Hope this isn't blasphemy! But I really enjoy them.


----------



## Argus

Check this thread out:

http://www.talkclassical.com/10071-piano-music-1953-present.html


----------



## Pierrot Lunaire

vamos said:


> I'll start with an obvious one.
> 
> *Gyorgy Ligeti - Etudes*
> 
> Whew. Great stuff. This is growing to become one of my favorites.


Same here. It's one of my favorite piano works. Actually, I'd say most don't come close to Ligeti's *Études*. Well, maybe a few. *Vingt regards sur l'enfant-Jésus* by Messiaen and *Triadic Memories* by Feldman come to mind. Probaby something by Xenakis or Carter too. You set the bar pretty high though.


----------



## emiellucifuge

Pierre Boulez's legendary 2nd Piano Sonata


----------



## vamos

Traidic Memories is one of my favorites as well. Intriguing work.

I've got some major recommendations to make, both rather obscure but genuinely great finds.

1. Howard Skempton

*Described as the emancipator of consonance - Schoenberg the emancipator of dissonance.*

"Skempton's style is characterized by a concentration on the quality of sound and an economy of means,[10] absence of development in the conventional sense, and concentration on sonority.[2] Many pieces are also quite short, lasting no longer than one or two minutes.[11] Although the compositional methods are clearly experimental (involving, for example, aleatory), there is a marked emphasis on the melody in many pieces,[2] and already some of the earlier piano works (Saltaire Melody (1977), Trace (1980)) quickly became favorites of the public.[6]
Formative influences on Skempton's music included Erik Satie, John Cage and Morton Feldman.[2] For example, A Humming Song (1967), an early piano piece composed before Skempton started lessons with Cardew, is a miniature with static, gentle sound. The harmonic structure consists of eight symmetrically arranged pitches, out of which six are selected for use in the piece. Chance procedures are then used to determine the order and number of occurrences of individual pitches. The pianist is asked to sustain certain pitches by humming.[12] Another early piece, Drum No. 1 (1969), composed for the Scratch Orchestra, consists of just a few written instructions to the performers and is clearly inspired by similarly realized works by La Monte Young, whose music Cardew was enthusiastically propagating in the late 1960s.[13] The score of May Pole (1971), a piece for orchestra, consists of a chance determined sequence of chords. Each performer chooses a note from a chord, and chooses the moment when to play that note; the later, the softer the dynamics.[14] Skempton later called such pieces "landscapes" that "simply project the material as sound, without momentum."[15] Other early works include two pieces for tape, a medium Skempton rarely used later: Indian Summer (1969) and Drum No. 3 (1971)."

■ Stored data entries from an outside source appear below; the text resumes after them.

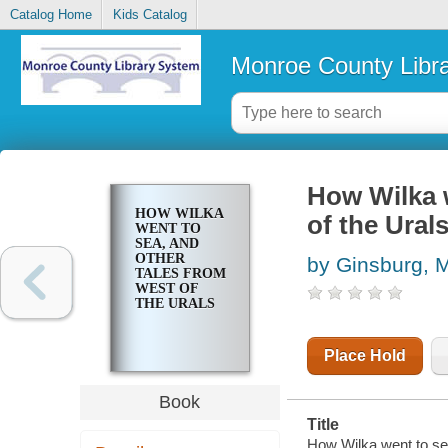
Catalog Home
Kids Catalog
Monroe County Libr
How Wilka w
HOW WILKA
of the Ural
WENT TO
SEA, AND
OTHER
by Ginsburg, M
TALES FROM
WEST OF
THE URALS
Place Hold
Book
Title
How Wilka went to sea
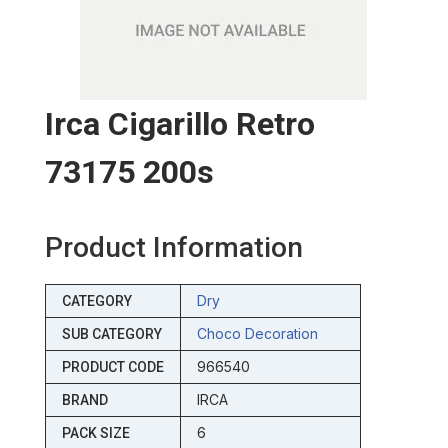
Irca Cigarillo Retro
73175 200s
Product Information
Dry
CATEGORY
Choco Decoration
SUB CATEGORY
966540
PRODUCT CODE
IRCA
BRAND
6
PACK SIZE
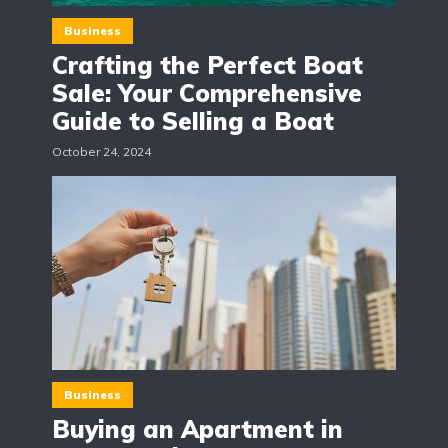
Business
Crafting the Perfect Boat
Sale: Your Comprehensive
Guide to Selling a Boat
October 24, 2024
Business
Buying an Apartment in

http://en.wikipedia.org/wiki/Howard_Skempton#Works

He reminds me of a modern update on the aesthetic of Satie. I find his work to be the closest thing to what I imagine a modern piano work should be. I really like the dissonant music that many have created for piano and the explorations of timbre and so on - but I want to see a return to explorations of pure beauty and melody in harmony utilizing the things we've discovered over the past century.

Example of his piano music: 




There are very few recordings that I'm aware of. The one with John Tilbury (from AMM) playing his music is the one I plan to purchase.


----------



## Webernite

Carter's _Night Fantasies_?


----------



## Edward Elgar

vamos said:


> *Gyorgy Ligeti - Etudes*


I've analysed the first one and now I have to analyse the third for my analysis module. Do you have any opinions or useful facts about either of these specific etudes?

I love them too. Can you hear the melody in Bulgarian rhythm in Desordre? What an amazing piece! The right hand is in the heptatonic scale and the left hand is in the pentatonic.


----------



## vamos

Whatever the left hand starts doing towards the end of the first half... love that part.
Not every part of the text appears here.